Top of Working data
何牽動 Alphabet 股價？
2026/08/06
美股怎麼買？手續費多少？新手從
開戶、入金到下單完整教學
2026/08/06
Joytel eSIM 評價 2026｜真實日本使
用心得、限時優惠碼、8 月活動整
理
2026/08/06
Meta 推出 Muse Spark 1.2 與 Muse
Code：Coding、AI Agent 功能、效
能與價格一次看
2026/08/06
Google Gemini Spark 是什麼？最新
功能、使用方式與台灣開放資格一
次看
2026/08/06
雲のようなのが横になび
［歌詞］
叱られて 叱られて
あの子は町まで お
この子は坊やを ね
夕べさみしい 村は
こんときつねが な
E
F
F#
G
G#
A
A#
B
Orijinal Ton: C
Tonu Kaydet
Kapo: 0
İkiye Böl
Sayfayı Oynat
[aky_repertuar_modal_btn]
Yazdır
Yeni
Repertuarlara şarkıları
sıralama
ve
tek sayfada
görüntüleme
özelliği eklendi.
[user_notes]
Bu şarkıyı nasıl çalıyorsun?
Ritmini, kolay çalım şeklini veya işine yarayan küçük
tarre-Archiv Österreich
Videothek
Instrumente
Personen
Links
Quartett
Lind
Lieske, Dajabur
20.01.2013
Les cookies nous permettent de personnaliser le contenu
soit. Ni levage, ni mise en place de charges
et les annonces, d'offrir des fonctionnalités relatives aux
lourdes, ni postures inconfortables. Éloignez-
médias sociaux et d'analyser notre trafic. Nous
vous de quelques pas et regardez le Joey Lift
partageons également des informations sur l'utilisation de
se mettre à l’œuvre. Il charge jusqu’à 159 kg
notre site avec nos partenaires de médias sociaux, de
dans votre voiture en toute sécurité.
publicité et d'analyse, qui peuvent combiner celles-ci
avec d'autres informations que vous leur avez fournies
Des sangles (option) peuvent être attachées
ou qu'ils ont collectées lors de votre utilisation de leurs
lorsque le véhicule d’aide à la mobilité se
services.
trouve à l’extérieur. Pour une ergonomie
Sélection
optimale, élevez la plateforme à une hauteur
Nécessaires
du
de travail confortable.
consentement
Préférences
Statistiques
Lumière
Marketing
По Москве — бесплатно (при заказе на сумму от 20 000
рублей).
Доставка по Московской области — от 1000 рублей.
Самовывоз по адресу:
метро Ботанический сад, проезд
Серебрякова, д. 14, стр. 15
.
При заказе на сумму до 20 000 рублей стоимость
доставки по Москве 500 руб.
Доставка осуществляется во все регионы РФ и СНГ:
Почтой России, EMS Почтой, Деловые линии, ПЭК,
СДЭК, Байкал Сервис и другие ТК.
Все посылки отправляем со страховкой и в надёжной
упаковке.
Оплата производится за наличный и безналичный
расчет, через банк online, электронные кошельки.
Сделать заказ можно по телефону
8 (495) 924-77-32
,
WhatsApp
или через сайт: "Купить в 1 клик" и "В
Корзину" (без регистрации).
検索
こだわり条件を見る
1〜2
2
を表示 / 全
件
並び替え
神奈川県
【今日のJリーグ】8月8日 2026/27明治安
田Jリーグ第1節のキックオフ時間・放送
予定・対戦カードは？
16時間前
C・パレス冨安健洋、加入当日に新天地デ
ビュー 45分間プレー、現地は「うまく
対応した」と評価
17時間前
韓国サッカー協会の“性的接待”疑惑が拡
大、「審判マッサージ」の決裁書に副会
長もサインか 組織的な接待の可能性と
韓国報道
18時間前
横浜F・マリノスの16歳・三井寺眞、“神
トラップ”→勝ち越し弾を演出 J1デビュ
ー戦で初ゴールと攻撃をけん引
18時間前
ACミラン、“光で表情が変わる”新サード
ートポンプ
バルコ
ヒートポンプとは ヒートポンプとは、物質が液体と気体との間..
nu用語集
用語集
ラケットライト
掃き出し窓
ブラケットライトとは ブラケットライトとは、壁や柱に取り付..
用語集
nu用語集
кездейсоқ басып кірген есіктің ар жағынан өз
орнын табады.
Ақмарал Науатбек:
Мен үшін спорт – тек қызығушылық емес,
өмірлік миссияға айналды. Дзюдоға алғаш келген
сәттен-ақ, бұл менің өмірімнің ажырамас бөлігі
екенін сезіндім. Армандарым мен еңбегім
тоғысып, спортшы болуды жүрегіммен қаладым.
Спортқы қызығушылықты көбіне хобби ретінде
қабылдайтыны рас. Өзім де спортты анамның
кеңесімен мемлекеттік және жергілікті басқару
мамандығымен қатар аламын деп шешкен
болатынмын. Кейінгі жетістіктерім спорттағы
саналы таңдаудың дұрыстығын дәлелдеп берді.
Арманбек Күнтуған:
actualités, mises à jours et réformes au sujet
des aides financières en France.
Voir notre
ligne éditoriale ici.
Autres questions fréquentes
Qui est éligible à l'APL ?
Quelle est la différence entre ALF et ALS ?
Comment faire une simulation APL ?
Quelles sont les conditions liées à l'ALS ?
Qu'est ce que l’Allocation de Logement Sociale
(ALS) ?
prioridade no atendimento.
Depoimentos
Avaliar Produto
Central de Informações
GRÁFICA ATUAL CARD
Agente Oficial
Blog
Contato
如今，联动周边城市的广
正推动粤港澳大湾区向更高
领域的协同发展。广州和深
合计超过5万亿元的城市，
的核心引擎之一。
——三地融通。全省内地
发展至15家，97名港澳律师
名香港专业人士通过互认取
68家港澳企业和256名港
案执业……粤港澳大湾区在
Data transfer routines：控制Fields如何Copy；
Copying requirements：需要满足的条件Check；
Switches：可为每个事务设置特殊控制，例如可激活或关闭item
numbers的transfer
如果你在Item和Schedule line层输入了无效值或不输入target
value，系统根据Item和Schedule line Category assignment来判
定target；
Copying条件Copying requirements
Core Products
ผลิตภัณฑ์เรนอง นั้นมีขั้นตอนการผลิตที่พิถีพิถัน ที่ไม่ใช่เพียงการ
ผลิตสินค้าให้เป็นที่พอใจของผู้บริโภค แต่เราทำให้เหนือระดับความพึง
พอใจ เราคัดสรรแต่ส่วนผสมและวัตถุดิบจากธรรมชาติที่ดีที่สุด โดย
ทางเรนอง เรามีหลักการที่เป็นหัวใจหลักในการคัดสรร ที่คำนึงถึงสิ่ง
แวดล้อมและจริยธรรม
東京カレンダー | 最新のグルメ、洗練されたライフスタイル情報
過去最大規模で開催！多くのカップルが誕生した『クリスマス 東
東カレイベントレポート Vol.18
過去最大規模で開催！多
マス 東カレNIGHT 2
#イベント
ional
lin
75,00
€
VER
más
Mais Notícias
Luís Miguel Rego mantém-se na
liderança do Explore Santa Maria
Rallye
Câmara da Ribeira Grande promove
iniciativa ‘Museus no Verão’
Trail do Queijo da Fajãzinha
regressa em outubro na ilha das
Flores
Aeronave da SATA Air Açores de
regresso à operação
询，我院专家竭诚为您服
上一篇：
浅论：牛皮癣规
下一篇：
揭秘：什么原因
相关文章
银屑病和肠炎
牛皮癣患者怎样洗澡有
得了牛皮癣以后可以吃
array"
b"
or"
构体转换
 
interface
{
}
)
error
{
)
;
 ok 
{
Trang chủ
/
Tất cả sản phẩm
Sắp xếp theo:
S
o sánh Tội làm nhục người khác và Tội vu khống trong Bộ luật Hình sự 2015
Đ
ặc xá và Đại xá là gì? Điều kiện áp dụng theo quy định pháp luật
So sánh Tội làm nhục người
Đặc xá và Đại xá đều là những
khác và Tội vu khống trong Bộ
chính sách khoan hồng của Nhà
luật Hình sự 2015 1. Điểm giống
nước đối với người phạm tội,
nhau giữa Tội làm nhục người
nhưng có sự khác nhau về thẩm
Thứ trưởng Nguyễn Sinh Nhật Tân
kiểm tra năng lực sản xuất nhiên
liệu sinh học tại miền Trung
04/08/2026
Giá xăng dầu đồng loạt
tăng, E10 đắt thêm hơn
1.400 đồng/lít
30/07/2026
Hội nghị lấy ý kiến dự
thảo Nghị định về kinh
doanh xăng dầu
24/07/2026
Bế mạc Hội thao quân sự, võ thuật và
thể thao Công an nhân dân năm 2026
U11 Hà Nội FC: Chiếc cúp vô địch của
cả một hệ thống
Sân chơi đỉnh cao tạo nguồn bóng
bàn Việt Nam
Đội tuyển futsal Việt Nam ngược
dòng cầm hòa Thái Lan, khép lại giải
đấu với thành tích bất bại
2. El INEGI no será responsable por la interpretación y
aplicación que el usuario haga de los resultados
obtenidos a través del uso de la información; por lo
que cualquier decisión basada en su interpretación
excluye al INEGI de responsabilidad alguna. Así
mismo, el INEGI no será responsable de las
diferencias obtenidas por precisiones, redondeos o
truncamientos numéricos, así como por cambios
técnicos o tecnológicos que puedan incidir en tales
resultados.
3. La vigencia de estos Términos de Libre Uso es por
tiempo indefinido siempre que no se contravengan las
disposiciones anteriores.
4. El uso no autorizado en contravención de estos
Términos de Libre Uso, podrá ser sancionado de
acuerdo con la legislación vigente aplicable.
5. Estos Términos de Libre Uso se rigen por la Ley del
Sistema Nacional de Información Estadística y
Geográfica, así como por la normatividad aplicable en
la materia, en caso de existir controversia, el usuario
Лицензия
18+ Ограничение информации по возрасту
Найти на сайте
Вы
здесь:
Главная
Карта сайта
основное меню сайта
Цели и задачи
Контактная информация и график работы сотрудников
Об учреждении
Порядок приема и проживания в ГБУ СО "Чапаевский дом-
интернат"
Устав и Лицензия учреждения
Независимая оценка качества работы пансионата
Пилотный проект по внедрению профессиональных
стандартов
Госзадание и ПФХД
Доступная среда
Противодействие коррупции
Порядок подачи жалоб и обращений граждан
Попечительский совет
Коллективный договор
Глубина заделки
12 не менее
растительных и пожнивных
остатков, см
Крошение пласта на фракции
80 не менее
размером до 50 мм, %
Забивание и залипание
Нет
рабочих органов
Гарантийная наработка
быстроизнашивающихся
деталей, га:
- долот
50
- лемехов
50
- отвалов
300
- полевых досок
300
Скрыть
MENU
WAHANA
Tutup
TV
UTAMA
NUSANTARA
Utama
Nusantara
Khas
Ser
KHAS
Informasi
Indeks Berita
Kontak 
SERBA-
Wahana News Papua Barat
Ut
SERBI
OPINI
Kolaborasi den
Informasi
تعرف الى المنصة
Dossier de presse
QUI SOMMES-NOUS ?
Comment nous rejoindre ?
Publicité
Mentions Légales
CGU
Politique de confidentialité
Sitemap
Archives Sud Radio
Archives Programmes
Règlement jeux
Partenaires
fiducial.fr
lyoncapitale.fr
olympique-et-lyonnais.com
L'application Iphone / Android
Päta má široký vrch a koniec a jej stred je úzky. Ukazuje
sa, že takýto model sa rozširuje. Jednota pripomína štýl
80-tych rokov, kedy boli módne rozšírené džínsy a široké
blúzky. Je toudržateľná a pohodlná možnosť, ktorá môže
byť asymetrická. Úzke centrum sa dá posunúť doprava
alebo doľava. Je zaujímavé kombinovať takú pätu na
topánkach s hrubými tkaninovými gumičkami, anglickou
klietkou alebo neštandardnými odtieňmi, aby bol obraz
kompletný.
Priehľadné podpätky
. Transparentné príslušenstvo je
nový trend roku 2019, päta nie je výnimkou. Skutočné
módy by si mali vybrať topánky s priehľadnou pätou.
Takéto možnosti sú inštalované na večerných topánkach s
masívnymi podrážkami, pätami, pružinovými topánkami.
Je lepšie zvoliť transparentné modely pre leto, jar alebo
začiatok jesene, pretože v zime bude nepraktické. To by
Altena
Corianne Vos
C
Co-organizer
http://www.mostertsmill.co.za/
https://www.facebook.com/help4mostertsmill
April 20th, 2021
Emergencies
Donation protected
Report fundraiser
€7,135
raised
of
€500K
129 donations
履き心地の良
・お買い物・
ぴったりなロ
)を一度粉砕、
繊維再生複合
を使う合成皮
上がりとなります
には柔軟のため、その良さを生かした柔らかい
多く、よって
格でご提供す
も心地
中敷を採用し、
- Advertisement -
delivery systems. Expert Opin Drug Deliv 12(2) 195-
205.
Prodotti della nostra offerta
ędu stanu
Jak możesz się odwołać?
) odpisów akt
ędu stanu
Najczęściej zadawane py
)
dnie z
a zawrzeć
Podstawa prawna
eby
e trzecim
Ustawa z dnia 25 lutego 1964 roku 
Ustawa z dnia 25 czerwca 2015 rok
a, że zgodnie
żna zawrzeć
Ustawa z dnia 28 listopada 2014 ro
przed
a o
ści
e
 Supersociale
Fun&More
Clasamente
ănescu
Bottom of Working data
In the listing above, locate each line with "será" and copy it.

• **Task answer**
2. El INEGI no será responsable por la interpretación y
mismo, el INEGI no será responsable de las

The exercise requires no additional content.